**ACTION ITEM**: Pictures are to be dropped, and only the lines from the one containing "unen we het helingsproces van deze" through the end of the data below are to be reproduced as written.

- - - - -

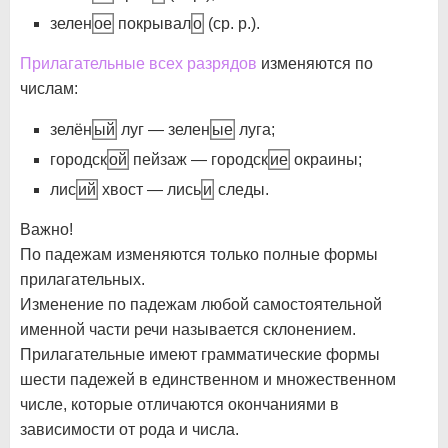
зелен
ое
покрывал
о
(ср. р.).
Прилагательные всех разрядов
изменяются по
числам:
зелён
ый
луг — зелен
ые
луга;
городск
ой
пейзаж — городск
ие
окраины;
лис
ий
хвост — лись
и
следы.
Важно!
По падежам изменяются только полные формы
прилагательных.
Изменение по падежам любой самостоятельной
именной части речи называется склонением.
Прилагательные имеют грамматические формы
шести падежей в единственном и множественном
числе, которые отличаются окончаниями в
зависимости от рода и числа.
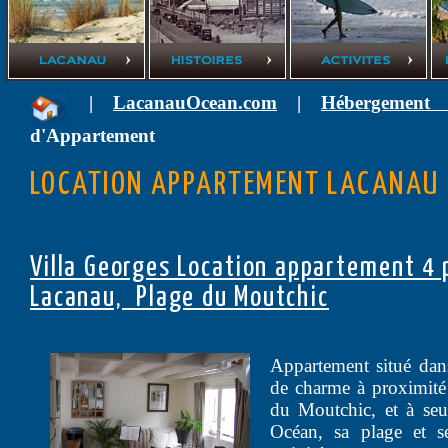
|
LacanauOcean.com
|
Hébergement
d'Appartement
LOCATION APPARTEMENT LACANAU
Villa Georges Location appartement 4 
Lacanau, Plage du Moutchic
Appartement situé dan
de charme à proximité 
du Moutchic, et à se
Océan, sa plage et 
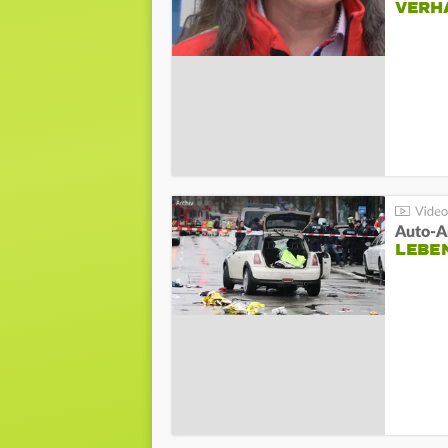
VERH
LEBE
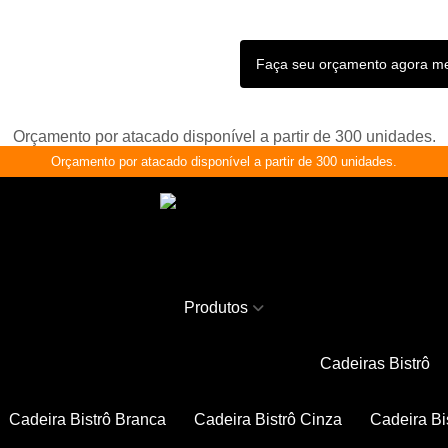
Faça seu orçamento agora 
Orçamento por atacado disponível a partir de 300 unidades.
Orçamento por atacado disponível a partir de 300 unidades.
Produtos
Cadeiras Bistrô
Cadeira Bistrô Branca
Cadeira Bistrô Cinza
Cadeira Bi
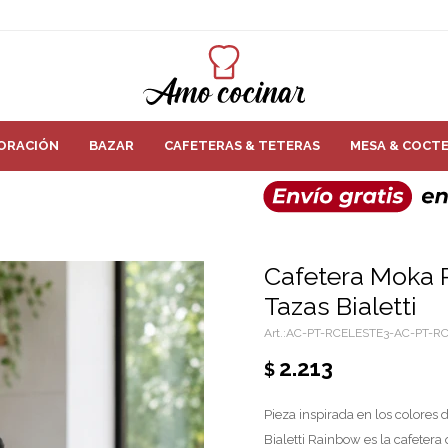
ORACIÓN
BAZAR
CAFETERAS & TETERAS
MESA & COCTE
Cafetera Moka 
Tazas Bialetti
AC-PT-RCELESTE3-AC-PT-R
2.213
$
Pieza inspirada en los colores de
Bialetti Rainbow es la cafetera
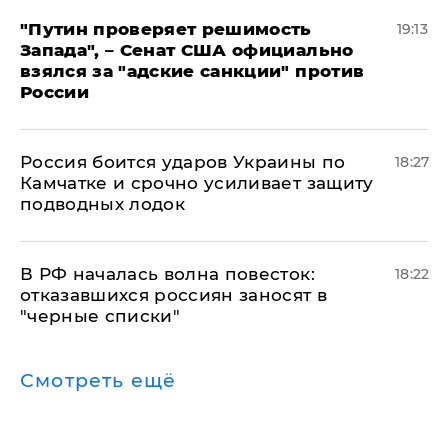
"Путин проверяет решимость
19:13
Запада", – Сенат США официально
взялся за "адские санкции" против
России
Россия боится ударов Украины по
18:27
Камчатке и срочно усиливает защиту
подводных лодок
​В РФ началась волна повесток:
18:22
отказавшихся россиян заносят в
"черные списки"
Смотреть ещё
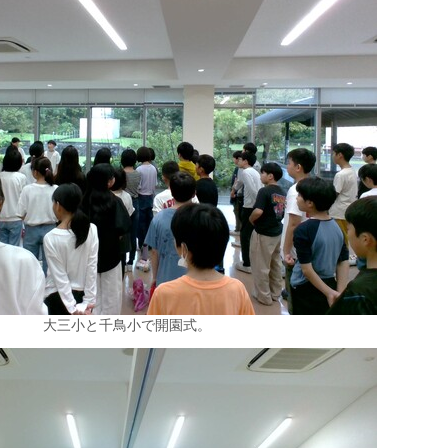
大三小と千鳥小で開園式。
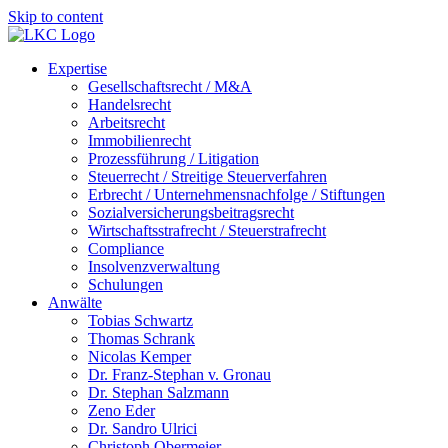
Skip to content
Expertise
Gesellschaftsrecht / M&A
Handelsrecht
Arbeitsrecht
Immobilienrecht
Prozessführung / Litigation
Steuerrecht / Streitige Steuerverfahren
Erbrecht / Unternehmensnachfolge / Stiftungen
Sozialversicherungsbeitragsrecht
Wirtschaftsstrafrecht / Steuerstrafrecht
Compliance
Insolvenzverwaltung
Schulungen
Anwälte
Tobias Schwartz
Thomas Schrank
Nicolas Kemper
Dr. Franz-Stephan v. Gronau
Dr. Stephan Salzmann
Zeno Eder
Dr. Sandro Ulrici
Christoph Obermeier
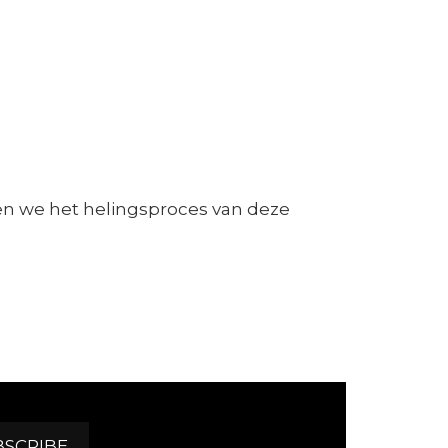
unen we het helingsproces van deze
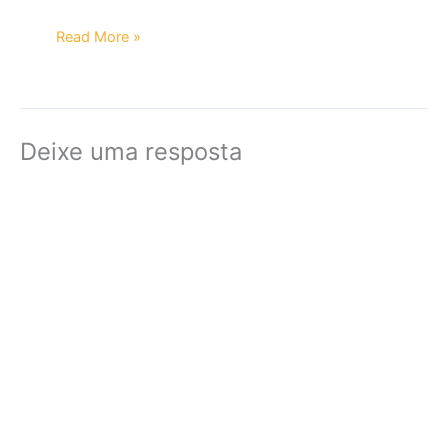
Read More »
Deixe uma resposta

- - - - -

**TASK RESPONSE**:
unen we het helingsproces van deze
Read More »
Deixe uma resposta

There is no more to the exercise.